You can put whatever you want in them. Anything at all. It doesn't have to be sensible. I can take a standard mortgage contract and, at the end of it, write down "Subclause 22(b): The signatories to this contract acknowledge that this contract is not a helicopter." It doesn't even have to be reasonable. I can make subclause 22(c) "The signatories to this contract agree to, within one year from this date, transcribe this written contract into such a form that it is a helicopter." Hell, a contract doesn't even have to be legal for it to work. Literally tens of thousands of contracts a year are agreed upon, carried out, and completed that are actually not a legitimate contract, and a fair few of these are actually illegal contracts that cannot by law be made.
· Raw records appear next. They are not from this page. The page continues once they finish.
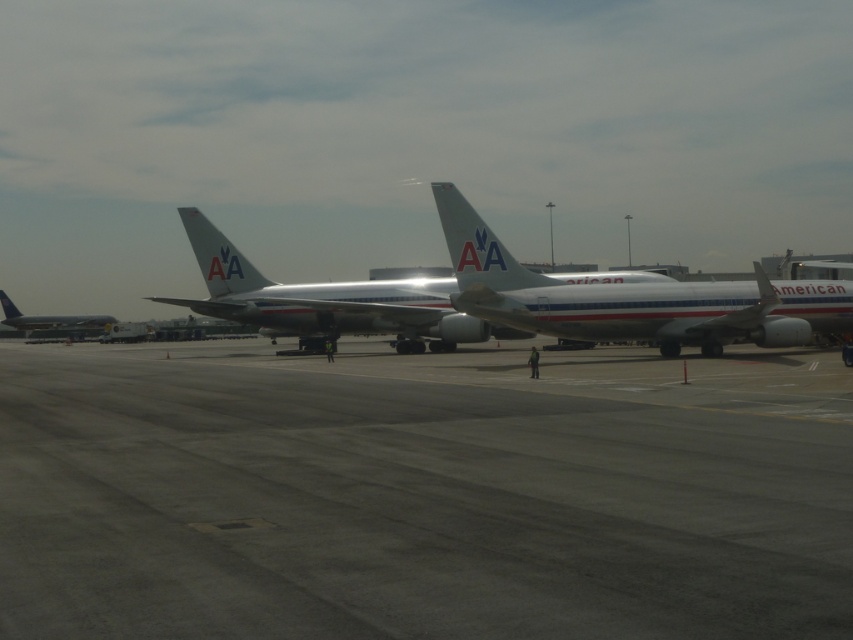 Who is more forward, [679,316] or [13,323]?

Positioned in front is point [679,316].

Does white metallic airplane at center have a lesser width compared to metallic silver airplane at left?

Yes, white metallic airplane at center is thinner than metallic silver airplane at left.

Is point (694, 305) behind point (18, 308)?

No, (694, 305) is closer to viewer.

Where is `white metallic airplane at center`? This screenshot has width=853, height=640. white metallic airplane at center is located at coordinates (630, 298).

Does gray asphalt runway at center have a larger size compared to silver metallic airplane at center?

Incorrect, gray asphalt runway at center is not larger than silver metallic airplane at center.

What do you see at coordinates (422, 492) in the screenshot? I see `gray asphalt runway at center` at bounding box center [422, 492].

Between point (329, 529) and point (398, 288), which one is positioned behind?

The point (398, 288) is more distant.

At what (x,y) coordinates should I click in order to perform the action: click on gray asphalt runway at center. Please return your answer as a coordinate pair (x, y). The height and width of the screenshot is (640, 853). Looking at the image, I should click on (422, 492).

Does gray asphalt runway at center have a lesser width compared to white metallic airplane at center?

No, gray asphalt runway at center is not thinner than white metallic airplane at center.

Is gray asphalt runway at center positioned at the back of white metallic airplane at center?

That is False.

Describe the element at coordinates (422, 492) in the screenshot. I see `gray asphalt runway at center` at that location.

Where is `gray asphalt runway at center`? gray asphalt runway at center is located at coordinates (422, 492). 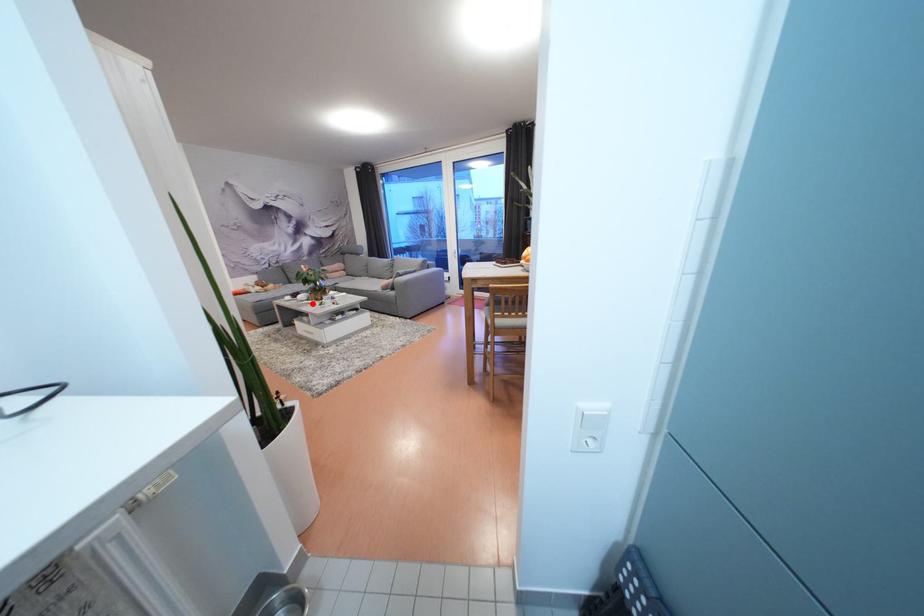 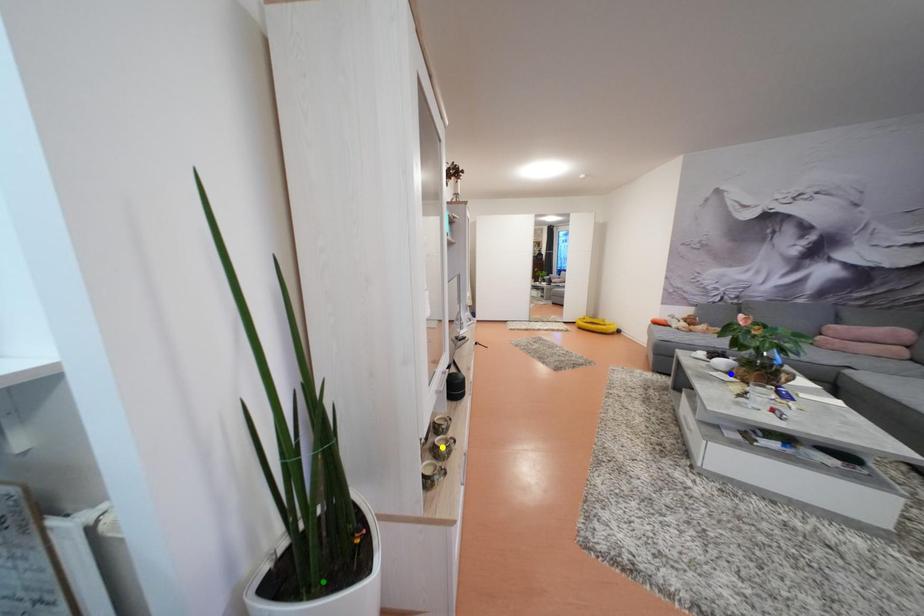 Question: I am providing you with two images of the same scene from different viewpoints. A red point is marked on the first image. You are given multiple points on the second image. Which point in image 2 represents the same 3d spot as the red point in image 1?

Choices:
 (A) blue point
 (B) yellow point
 (C) green point

Answer: (A) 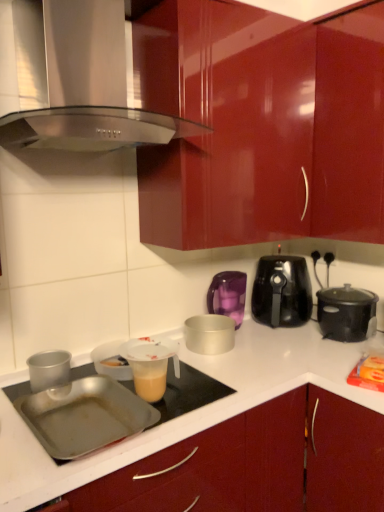 You are a GUI agent. You are given a task and a screenshot of the screen. Output one action in this format:
    pyautogui.click(x=<x>, y=<y>)
    Task: Click on the vacant region to the left of black plastic slow cooker at right, placed as the first kitchen appliance when sorted from right to left
    
    Given the screenshot: What is the action you would take?
    pyautogui.click(x=300, y=344)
Only one thing matters in contract law, and that is enforceability. Although you can put anything you like in a contract, when you actually have to force someone to follow the contract in a court, a judge will only be able to force the other party to the contract to do some of those things. What these things are in general is pretty common in most Western nations, but the specifics will vary quite widely between jurisdictions.

This is why the EULA is written with such absurdly broad language. By giving themselves every right imaginable, if NCsoft ends up trying to enforce those rights in court, they won't usually miss out on rights when the contract is rectified to be legal for that specific jurisdiction. They lose nothing for this, since if a term of the contract is unenforceable, there is no penalty applied to it. There's also a chance that, because the proportion of game-players who actually have even a basic understanding of contract law is not great, that a player will choose to fulfil the parts of the contract that are unenforceable because they don't know better.

If it ever came into a court, in any jurisdiction, many of the provisions in the EULA would either be excised or rectified into much weaker forms. The thing is, what are you going to be doing under the EULA that's worth tens of thousands of dollars and days of your life to enforce?